Task:
Search the records below for "salah" and copy every line it turns up in.
------------
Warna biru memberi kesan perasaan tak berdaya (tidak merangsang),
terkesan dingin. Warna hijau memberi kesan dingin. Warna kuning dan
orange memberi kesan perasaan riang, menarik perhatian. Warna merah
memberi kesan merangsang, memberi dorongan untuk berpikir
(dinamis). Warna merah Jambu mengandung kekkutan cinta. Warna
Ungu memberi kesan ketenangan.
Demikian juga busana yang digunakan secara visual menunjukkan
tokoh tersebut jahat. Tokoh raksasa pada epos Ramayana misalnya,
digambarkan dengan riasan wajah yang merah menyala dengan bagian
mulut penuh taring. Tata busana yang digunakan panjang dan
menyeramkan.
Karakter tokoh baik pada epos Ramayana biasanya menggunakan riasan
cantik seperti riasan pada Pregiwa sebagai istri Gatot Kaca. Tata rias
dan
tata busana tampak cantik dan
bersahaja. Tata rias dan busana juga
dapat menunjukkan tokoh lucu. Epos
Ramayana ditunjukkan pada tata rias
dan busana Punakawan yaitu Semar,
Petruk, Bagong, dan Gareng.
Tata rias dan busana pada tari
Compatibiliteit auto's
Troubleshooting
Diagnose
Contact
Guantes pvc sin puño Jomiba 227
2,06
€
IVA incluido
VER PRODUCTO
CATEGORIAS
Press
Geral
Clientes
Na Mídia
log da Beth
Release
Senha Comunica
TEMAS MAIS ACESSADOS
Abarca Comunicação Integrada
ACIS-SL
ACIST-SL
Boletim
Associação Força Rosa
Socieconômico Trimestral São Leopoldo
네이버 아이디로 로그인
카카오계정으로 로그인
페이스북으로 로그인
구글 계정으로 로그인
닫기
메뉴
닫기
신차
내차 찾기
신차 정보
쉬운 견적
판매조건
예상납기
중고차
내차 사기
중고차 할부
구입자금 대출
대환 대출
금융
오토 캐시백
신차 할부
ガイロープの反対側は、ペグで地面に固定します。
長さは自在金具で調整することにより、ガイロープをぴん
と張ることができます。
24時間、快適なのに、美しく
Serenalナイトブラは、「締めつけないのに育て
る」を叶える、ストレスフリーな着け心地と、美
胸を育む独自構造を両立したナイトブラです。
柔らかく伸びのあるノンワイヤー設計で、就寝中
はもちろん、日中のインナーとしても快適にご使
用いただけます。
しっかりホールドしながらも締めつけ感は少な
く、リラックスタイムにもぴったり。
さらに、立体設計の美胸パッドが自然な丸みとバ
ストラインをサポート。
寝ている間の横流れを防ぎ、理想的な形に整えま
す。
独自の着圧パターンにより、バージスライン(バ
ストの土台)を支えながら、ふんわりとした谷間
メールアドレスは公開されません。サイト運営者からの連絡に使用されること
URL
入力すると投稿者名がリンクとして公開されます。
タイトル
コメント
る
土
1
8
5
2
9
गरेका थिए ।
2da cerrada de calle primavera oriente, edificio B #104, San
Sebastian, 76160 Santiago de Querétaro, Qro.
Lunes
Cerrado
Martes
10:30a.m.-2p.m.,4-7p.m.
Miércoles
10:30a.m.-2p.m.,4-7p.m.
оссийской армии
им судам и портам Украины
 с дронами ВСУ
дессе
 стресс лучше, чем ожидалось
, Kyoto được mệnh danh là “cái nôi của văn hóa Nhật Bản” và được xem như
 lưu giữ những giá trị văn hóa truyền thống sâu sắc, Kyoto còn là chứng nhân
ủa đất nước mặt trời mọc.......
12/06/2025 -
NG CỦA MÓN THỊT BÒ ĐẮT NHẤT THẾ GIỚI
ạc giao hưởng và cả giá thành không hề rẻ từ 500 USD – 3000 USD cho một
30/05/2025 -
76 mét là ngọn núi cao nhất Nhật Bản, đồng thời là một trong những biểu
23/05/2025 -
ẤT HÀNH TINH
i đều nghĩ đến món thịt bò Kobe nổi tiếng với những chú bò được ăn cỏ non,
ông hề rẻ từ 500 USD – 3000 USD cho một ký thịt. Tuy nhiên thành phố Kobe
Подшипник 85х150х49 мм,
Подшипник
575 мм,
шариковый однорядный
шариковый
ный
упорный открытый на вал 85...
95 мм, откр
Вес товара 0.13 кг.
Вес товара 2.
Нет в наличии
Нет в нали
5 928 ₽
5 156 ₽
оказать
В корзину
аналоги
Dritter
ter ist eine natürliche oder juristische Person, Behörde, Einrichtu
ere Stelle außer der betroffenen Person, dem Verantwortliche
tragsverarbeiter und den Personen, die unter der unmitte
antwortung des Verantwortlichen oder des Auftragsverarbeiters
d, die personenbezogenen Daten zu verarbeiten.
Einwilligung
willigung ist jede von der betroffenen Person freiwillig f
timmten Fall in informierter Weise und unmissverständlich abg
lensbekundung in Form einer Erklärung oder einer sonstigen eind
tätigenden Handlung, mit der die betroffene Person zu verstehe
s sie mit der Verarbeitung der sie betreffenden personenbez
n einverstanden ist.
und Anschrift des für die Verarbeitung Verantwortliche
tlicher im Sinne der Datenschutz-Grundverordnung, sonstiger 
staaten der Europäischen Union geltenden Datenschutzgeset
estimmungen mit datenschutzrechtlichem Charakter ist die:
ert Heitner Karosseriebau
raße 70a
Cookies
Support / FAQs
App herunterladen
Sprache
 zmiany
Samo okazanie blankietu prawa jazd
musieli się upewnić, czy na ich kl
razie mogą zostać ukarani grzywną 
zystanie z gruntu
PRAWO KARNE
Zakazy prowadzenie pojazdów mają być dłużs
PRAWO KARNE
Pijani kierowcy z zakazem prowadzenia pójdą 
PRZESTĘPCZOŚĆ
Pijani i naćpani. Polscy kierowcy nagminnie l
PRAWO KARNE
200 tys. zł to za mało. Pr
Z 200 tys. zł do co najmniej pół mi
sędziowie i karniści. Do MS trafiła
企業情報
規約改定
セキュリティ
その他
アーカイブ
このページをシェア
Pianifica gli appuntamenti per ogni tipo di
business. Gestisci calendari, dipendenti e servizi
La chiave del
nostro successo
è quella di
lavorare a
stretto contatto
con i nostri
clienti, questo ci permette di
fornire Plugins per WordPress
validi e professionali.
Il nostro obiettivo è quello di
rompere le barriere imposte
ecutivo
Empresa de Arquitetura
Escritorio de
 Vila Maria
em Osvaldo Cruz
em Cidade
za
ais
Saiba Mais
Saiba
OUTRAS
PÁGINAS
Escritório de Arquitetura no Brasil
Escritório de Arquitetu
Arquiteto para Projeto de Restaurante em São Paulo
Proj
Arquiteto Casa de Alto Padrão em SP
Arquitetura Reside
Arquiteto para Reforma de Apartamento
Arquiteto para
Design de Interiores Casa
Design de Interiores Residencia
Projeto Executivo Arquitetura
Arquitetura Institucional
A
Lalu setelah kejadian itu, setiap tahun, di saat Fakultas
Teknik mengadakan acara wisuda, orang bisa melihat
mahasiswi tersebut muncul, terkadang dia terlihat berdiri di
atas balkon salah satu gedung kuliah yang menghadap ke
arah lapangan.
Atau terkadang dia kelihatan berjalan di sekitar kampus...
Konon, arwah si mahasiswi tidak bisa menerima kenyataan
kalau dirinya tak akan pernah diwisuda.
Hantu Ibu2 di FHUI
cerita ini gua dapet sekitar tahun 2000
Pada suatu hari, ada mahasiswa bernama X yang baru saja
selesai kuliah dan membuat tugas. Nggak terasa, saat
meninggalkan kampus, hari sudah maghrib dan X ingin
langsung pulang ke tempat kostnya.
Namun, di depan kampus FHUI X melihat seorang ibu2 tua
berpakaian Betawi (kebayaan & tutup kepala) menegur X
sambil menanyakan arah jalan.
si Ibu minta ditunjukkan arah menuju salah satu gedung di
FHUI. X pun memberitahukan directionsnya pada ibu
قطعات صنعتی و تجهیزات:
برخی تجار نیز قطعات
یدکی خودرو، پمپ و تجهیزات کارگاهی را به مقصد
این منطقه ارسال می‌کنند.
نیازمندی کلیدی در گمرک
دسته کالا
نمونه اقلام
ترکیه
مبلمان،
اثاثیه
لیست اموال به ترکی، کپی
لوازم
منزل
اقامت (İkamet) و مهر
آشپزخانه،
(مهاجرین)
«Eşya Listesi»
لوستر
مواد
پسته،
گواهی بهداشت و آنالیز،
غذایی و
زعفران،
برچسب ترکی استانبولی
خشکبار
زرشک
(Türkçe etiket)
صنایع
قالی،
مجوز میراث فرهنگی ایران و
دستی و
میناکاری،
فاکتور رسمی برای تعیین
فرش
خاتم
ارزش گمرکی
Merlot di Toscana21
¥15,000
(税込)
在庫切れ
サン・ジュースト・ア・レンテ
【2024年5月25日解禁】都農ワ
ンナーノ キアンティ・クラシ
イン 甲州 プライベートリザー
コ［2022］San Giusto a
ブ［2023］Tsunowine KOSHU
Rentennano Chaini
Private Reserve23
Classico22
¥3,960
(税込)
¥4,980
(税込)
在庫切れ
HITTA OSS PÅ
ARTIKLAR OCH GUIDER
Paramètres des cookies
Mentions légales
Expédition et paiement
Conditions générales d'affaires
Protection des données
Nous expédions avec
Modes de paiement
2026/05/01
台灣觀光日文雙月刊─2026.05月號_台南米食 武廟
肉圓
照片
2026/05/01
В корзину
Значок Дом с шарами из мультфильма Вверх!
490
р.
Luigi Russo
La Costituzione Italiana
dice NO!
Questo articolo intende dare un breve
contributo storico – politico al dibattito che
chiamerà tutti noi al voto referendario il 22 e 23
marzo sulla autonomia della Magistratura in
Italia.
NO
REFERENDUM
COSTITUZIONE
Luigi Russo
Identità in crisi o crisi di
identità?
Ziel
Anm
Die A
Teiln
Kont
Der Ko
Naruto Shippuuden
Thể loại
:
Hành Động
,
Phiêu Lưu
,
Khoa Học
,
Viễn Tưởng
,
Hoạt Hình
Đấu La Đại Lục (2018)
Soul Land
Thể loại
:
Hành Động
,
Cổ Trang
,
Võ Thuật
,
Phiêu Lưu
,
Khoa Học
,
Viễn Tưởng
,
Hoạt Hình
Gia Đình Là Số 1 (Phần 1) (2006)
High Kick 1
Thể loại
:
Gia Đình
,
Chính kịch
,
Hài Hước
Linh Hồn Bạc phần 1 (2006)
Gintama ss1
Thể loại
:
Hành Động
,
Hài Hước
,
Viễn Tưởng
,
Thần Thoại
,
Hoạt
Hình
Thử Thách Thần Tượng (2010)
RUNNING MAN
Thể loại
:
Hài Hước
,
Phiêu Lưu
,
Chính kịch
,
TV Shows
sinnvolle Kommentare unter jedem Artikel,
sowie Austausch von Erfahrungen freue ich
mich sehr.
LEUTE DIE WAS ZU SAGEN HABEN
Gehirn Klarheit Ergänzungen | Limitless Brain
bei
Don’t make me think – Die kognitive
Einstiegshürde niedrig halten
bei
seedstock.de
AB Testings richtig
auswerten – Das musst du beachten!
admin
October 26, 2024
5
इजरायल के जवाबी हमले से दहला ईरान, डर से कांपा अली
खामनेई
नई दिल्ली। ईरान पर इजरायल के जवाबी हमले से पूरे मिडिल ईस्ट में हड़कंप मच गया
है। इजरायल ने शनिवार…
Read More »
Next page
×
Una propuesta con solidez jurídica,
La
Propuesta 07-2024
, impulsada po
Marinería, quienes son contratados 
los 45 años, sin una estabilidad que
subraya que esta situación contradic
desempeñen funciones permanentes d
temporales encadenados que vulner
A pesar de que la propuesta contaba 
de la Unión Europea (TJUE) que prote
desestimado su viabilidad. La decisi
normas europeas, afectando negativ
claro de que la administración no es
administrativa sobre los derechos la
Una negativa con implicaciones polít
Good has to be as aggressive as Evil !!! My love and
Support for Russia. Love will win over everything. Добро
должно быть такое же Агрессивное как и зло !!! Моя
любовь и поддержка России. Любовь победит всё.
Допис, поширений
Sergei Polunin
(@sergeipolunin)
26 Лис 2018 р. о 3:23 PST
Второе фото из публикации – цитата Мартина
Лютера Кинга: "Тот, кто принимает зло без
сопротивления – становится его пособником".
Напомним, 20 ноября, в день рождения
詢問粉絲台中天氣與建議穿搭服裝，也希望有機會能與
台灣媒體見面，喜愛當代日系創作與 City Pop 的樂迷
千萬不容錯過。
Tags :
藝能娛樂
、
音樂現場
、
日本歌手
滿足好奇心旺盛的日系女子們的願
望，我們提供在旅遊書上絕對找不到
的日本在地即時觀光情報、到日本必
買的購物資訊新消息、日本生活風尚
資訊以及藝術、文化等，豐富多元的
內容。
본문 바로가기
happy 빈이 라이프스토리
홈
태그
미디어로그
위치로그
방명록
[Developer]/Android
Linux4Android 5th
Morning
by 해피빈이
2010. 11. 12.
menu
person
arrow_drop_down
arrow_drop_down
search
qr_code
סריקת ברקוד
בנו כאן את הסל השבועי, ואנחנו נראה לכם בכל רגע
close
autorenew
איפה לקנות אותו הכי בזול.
------------
Result for this task:
atas balkon salah satu gedung kuliah yang menghadap ke
si Ibu minta ditunjukkan arah menuju salah satu gedung di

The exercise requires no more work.